Publié le 26 novembre 2025 18:18:00. Cristiano Ronaldo, la superstar du football portugais, a écopé d’un carton rouge lors d’un match de qualification pour la Coupe du Monde, une première dans sa carrière internationale, et a vu sa suspension allégée de manière controversée par la FIFA, suscitant un tollé parmi les observateurs et les supporters.
- Cristiano Ronaldo a reçu un carton rouge pour un coup du coude sur le défenseur irlandais Dara O’Shea.
- Initialement suspendu pour trois matchs, la FIFA a réduit sa suspension à un seul match effectif, reportant les deux autres à une date ultérieure.
- Cette décision a provoqué des accusations de favoritisme envers Ronaldo, certains y voyant une preuve de son statut privilégié au sein de l’instance dirigeante du football mondial.
L’incident s’est produit le 13 novembre lors d’un match crucial pour la qualification de la sélection portugaise à la Coupe du Monde de l’année prochaine. Cristiano Ronaldo a été expulsé après avoir asséné un coup du coude au défenseur irlandais Dara O’Shea. L’arbitre a d’abord accordé un carton jaune, mais la sentence a été revue à la hausse après consultation de la VAR (Video Assistant Referee) pour un acte de violence. Une suspension de trois matchs était initialement prévue.

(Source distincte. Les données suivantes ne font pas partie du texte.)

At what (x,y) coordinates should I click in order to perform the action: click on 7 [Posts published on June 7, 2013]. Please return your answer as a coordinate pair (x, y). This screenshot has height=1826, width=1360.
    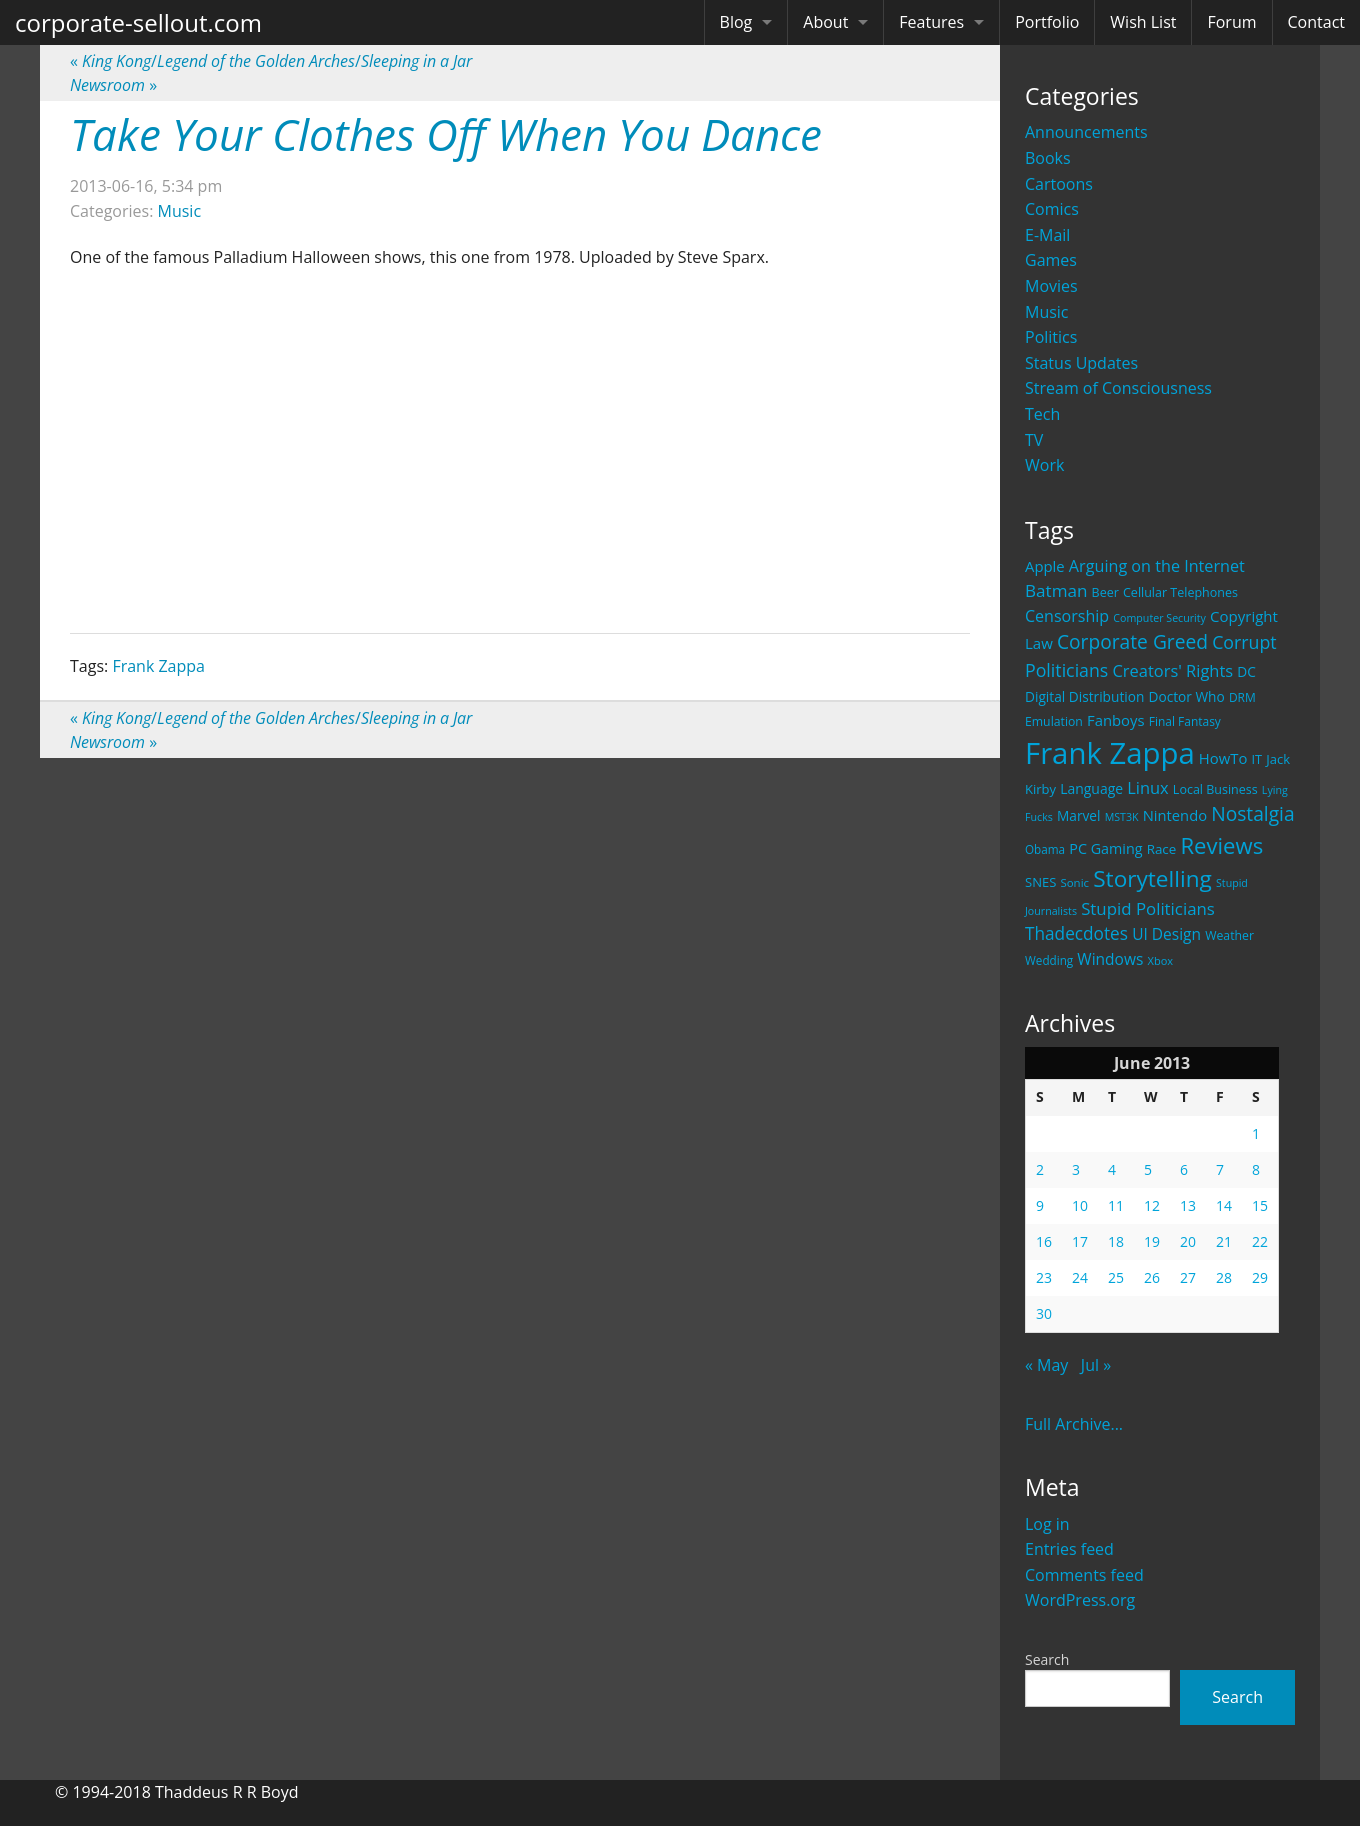
    Looking at the image, I should click on (1220, 1169).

Cependant, la FIFA a annoncé une réduction de peine, reportant deux des trois rencontres à une date indéterminée dans le futur. Cette décision a immédiatement soulevé une vague de critiques, perçue comme un traitement de faveur accordé à l’un des joueurs les plus populaires et médiatisés de la planète. Sur la plateforme Reddit, un commentaire particulièrement populaire résumait le sentiment général :
« Cette décision est pire que de simplement annoncer une suspension d’un match. »
Les critiques se sont intensifiées après que Ronaldo ait été aperçu aux États-Unis, où il a rencontré le président Donald Trump en compagnie du président de la FIFA, Gianni Infantino. Pour beaucoup, cette rencontre et la clémence dont a bénéficié Ronaldo sont la preuve d’une influence indue et d’un manque d’équité au sein de l’organisation.
Le journaliste sportif britannique Henry Winter a exprimé son indignation dans un long message publié en ligne :
« En agissant de la sorte dans le cas de Cristiano Ronaldo, la FIFA mine la crédibilité de son propre processus disciplinaire et l’autorité de ses arbitres. Il est indéniablement l’un des meilleurs joueurs de ce jeu, un footballeur extraordinaire, essentiel au marketing de la FIFA et à la popularisation du jeu auprès de son milliard de followers. Le dernier ballet Messi-Ronaldo en Coupe du Monde est le rêve de la FIFA et des chaînes de télévision, mais la justice doit être aveugle au statut et à la valeur commerciale. »
Winter souligne que la FIFA aurait gagné en crédibilité en appliquant les mêmes sanctions à Ronaldo qu’à n’importe quel autre joueur. Il estime que le Portugal aurait pu surmonter l’absence de sa star pour deux matchs de phase de groupe, conformément à la sanction initiale. Il dénonce également une atteinte à la crédibilité de la VAR :
« La FIFA aurait pu gagner le respect en punissant Ronaldo comme les autres joueurs. Le Portugal aurait tout à fait pu se passer de Ronaldo pour deux matchs de la phase de groupes – c’est ce qui aurait dû être la sanction pour un acte violent. Ronaldo a donné un coup de coude dans le dos à Dara O’Shea, a d’abord reçu un carton jaune, puis a été logiquement expulsé après la révision de la VAR pour un acte violent – ce qui justifie une suspension de trois matchs. La FIFA sabote donc simplement la VAR. »
Les supporters ont également exprimé leur mécontentement sur les réseaux sociaux. Un internaute a ironisé en reprenant les mots prononcés par Gianni Infantino lors d’une Coupe du Monde précédente, où il s’était déclaré représentant diverses minorités :
« Aujourd’hui, je me sens diablement corrompu. »
D’autres ont souligné l’incohérence des sanctions, rappelant que Moises Caicedo a été suspendu pour un match pour avoir reçu deux cartons jaunes. La décision de la FIFA concernant Ronaldo continue de susciter la controverse et alimente les accusations de favoritisme au sein du monde du football.